Supergroup was also on the rise, jumping 18.5p to 548.5p on optimistic buying ahead of the clothing chain's Christmas trading statement next week.

Hopeful takeover speculation around Bowleven was refusing to die as the Africa-focused explorer spurted up 6.25p to 75p, although the vague rumours were being widely played down.

Elsewhere, Rockhopper was lifted 21p to 291.5p by Merchant Securities recommending it as a good pick for 2012. Credit Suisse also started its coverage with an "outperform" rating and suggested the oil group's portfolio could attract admirers.

A profits warning from Akers Bioscience sobered up investors in the AIM-listed diagnostics group. The firm, whose products include disposable breathalysers, plummeted nearly 45 per cent to 1.32p after admitting revenues for 2011 would miss expectations.

There was a less dramatic response to Johnson Service's trading update, although the dry-cleaner was still 1.37p worse off at 5.25p as it said tough trading meant its results were going to come in under market forecasts.

We may not be getting our clothes cleaned, but sweet fruit-flavoured drinks seem to be gaining in popularity if the latest update from Nichols is anything to go by. The Vimto maker announced forecast-beating sales figures for 2011, prompting it to fizz up 10.05 per cent to 591.5p – its highest-ever share price.

FTSE 100 Risers

WPP 690p (up 21p, 3.14 per cent)

World's largest marketing and advertising group enjoys a strong rise following Natixis analysts' decision to increase their target price to 610p from 560p.

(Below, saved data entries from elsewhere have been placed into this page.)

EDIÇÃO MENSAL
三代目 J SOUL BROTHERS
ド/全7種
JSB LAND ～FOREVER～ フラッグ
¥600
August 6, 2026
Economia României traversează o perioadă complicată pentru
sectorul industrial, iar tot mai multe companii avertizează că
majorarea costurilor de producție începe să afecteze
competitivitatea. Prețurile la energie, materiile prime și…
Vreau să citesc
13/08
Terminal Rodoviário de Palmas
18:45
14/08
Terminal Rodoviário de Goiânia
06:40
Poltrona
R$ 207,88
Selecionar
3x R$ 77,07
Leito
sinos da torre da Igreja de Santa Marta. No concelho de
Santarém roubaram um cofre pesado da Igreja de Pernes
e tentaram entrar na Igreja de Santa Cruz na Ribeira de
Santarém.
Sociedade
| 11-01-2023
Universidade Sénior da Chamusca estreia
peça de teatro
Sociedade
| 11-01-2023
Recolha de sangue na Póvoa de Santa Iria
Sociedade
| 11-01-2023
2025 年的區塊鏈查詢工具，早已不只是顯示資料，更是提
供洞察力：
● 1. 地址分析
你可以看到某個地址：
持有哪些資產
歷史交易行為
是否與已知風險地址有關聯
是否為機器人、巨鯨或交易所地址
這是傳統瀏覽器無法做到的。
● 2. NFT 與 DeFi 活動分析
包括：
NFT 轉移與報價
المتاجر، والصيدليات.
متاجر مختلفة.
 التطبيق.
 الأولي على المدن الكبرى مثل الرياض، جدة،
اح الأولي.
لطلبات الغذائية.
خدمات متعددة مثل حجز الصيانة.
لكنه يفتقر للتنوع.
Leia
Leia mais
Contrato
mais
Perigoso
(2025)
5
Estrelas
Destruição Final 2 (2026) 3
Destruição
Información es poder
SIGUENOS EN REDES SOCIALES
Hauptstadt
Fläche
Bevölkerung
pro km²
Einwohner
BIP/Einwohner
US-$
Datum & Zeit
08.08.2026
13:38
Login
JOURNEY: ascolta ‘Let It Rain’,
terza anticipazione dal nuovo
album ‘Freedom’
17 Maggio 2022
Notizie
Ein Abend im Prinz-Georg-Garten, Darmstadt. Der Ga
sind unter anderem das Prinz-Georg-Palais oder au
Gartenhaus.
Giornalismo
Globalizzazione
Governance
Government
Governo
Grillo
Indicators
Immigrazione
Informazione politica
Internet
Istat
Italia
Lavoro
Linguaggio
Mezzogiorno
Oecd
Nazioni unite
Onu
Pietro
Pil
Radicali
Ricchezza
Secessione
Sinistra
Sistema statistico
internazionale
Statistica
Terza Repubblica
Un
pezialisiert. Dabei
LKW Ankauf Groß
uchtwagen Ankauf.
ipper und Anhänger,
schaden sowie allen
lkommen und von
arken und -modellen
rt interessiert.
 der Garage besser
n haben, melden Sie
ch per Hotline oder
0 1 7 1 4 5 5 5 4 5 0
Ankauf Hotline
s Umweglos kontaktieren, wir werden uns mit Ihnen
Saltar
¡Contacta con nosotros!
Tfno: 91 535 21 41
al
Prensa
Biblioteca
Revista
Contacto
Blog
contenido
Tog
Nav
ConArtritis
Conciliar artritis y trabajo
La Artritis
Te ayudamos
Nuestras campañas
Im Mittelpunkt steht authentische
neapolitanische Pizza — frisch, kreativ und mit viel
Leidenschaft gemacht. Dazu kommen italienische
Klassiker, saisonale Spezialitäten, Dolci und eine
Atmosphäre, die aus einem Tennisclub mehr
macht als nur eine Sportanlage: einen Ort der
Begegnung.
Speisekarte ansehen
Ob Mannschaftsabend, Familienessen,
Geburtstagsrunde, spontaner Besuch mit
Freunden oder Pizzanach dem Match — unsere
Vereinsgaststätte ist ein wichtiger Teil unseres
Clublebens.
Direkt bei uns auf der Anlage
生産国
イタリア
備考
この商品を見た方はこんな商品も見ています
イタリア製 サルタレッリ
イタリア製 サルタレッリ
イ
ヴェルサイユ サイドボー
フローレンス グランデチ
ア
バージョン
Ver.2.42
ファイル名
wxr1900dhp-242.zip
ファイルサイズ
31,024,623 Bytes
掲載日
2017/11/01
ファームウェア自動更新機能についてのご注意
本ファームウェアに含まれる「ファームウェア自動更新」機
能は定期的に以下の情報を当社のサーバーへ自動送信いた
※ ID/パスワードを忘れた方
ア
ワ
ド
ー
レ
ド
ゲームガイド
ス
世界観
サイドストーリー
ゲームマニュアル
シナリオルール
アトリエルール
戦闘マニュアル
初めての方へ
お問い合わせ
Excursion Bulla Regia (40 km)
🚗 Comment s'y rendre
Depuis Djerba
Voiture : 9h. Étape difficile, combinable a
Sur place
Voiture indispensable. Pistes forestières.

ITV 71.35p (up 1.9p, 2.74 per cent)

X Factor broadcaster finishes the week on a high after getting a boost from Morgan Stanley upgrading its recommendation to "overweight" from "equal-weight".

FTSE 100 Fallers

ICAP 319.3p (down 9.8p, 2.98 per cent)

Interdealer broker continues to slide after being hit by cautious comments regarding the outlook for the sector from its peer Tullett Prebon on Thursday.

Morrisons 311.3p (down 4.7p, 1.49 per cent)

The supermarket, along with rival Tesco, falls back amid concerns ahead of a rush of post-Christmas trading updates from the sector next week.

FTSE 250 Risers

Hochschild Mining 411.9p (up 19.5p, 4.97 per cent)

Precious metals digger given a helping hand by RBC adding it to its "best ideas portfolio", with the broker also raising the sector's rating to "overweight".

Rotork 1,918p (up 64p, 3.45 per cent)

In the wake of a sharp fall over the previous two sessions, engineer manages a partial rebound as Goldman Sachs raises its target price to 2,350p from 2,270p.

FTSE 250 Fallers

Savills 336p (down 8.1p, 2.35 per cent)

Estate agent left weaker by UBS's analysts removing their "buy" recommendation, saying that its strong position is now reflected in the share price.

Capital & Counties Properties 182.7p (down 1.1p, 0.6 per cent)

Real estate investment trust slides for the third consecutive session after Espirito Santo downgrades its rating to "neutral".